It may be time to ask whether working during the commute should be counted as official work time, writes Linda Nazareth.
By Linda Nazareth, September 12, 2018
September is here, everyone is back to work and commuting takes longer than ever if you drive. So maybe public transit looks good to you: If you were to take the train or the bus, you could catch up on some work, maybe send some e-mails.
After all, according to Statistics Canada, Canadians who took transit to work in 2016 spent an average of nearly 45 minutes commuting, which is plenty of time to get things done. Thing is, if you do send those e-mails, should the time spent be counted as official work time? Researchers at a British university say that it should, and that it would be better for everyone if it was.
In a paper presented to the Royal Geographical Society, authors Juliet Jain, Billy Clayton and Caroline Bartle from the University of the West of England detailed their observations of 5,000 rail passengers over a 40-week period in 2016/17. When presented with free WiFi, most used it, with many saying that they used the time to “catch up” with work either before or after their usual workday, effectively extending the time that they spent “at work.” In her presentation, Dr. Jain made the case that if that travel time were actually counted as work time, there would be many social and economic benefits. For one thing, people would presumably be able to go home early, which would ease commuter pressure during peak hours and have a positive spin-off on travel times and on the environment.
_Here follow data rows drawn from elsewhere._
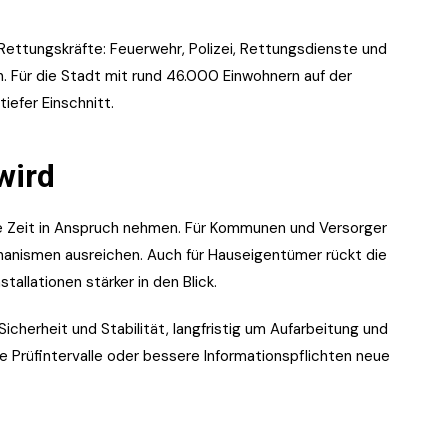
r Rettungskräfte: Feuerwehr, Polizei, Rettungsdienste und
 Für die Stadt mit rund 46.000 Einwohnern auf der
tiefer Einschnitt.
wird
ige Zeit in Anspruch nehmen. Für Kommunen und Versorger
chanismen ausreichen. Auch für Hauseigentümer rückt die
llationen stärker in den Blick.
icherheit und Stabilität, langfristig um Aufarbeitung und
e Prüfintervalle oder bessere Informationspflichten neue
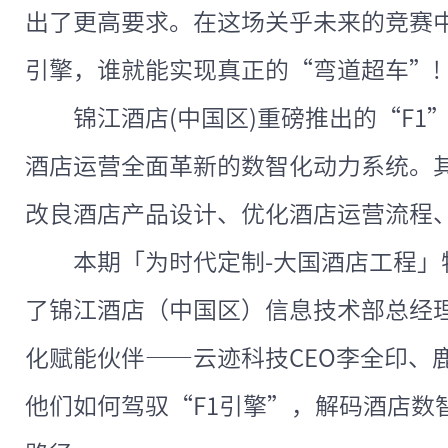
出了更高要求。在这场关乎未来的竞赛
引擎，谁就能实现真正的“弯道超车”!
锦江酒店(中国区)重磅推出的“F
酒店运营全面革新的数智化动力系统。
改良酒店产品设计、优化酒店运营流程
本期「为时代定制-大国酒店工程」
了锦江酒店（中国区）信息技术部总经
化赋能伙伴——云迹科技CEO李全印、
他们如何驾驭“F1引擎”，解码酒店数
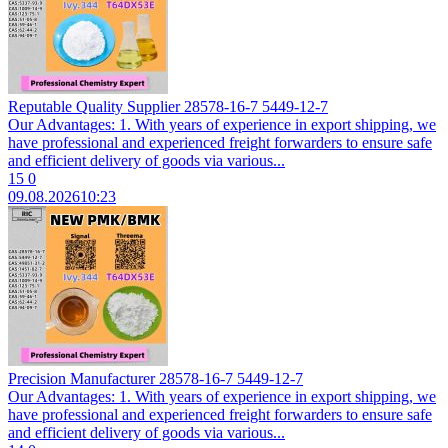
Reputable Quality Supplier 28578-16-7 5449-12-7
Our Advantages: 1. With years of experience in export shipping, we
have professional and experienced freight forwarders to ensure safe
and efficient delivery of goods via various...
15
0
09.08.2026
10:23
Precision Manufacturer 28578-16-7 5449-12-7
Our Advantages: 1. With years of experience in export shipping, we
have professional and experienced freight forwarders to ensure safe
and efficient delivery of goods via various...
From a North American point of view, the idea of paying for commuting time sounds ludicrous. What if people purposely chose long commutes? They could travel in for two hours, count that as work time, work for four hours and then leave by mid-afternoon, counting the next two hours as work time, too. Not to mention the fact that for almost everyone who is not in a strictly hourly paid position, working more than your allotted hours and checking e-mails (at the very least) at night is pretty much an expectation. Getting paid because you checked an e-mail on a train is pretty laughable (you can test this by telling your boss you did that and want to be paid for it).
Then again, maybe the suggestion of getting paid for overtime is more sweetly retro than it is laughable, a kind of last-ditch effort to set clear boundaries between work time (which is paid) and leisure time (which is not). The reality, however, is that, partly because of technology, the line between the two has become so blurred that it is barely visible at all. If you can work from anywhere, chances are that you are going to do that, and your employer is going to expect it.
That is not necessarily bad if it goes both ways. A worker who spends most of his or her working hours at the office is realistically going to make a dentist appointment from there, and probably take time off to get to it. He or she may even get their Amazon deliveries sent there, since it is easier than having them sent to the house they never get to.
From an economy-wide point of view, where all of this becomes a problem is when people feel pressure to be available 24/7, whether that means on the train or at the soccer game. A paper by researchers at Virginia Tech found that employees who felt that they were “on call” experienced increased mental strain both to themselves and to their significant others, even at times when they were not actually called upon during their non-work time. If you think the boss might call you over the long weekend, apparently, that is almost as bad as if he actually does. “Flexible work boundaries,” the researchers concluded, often turn into “work without boundaries,” which ends up being negative for the workers and bad for the companies, too, since burnt-out and unhappy workers tend to be absent more frequently and are hard to motivate when at work.
The real answer to all of this might be not to pay people for their commuting time but rather to figure out ways for them to commute less. A larger study done by the University of the West of England found that every extra minute of commute time reduced job satisfaction and leisure satisfaction while increasing strain and reducing mental health. On the flip side, people working from home and those who had shorter commute times were more satisfied with their jobs and more likely to stay at them, which are both good for business.
Either way works: living close to work and going in every day, or living near or far and not going in as often. The worst outcome, however, is apparently the one that prevails most often, which is the one that mixes the long commute with the blurred work hours. You could try to fix that with money, maybe by handing out spot bonuses for the employee who sent the most e-mails on their morning commute. That kind of solution alone, however, is unlikely to have an impact on the environmental or mental-health costs stemming from it, both of which really have to be part of a larger discussion as to what is good for the economy.
Linda Nazareth is a senior fellow at the Macdonald-Laurier Institute. Her book Work Is Not a Place: Our Lives and Our Organizations in the Post Jobs Economy will be published in November.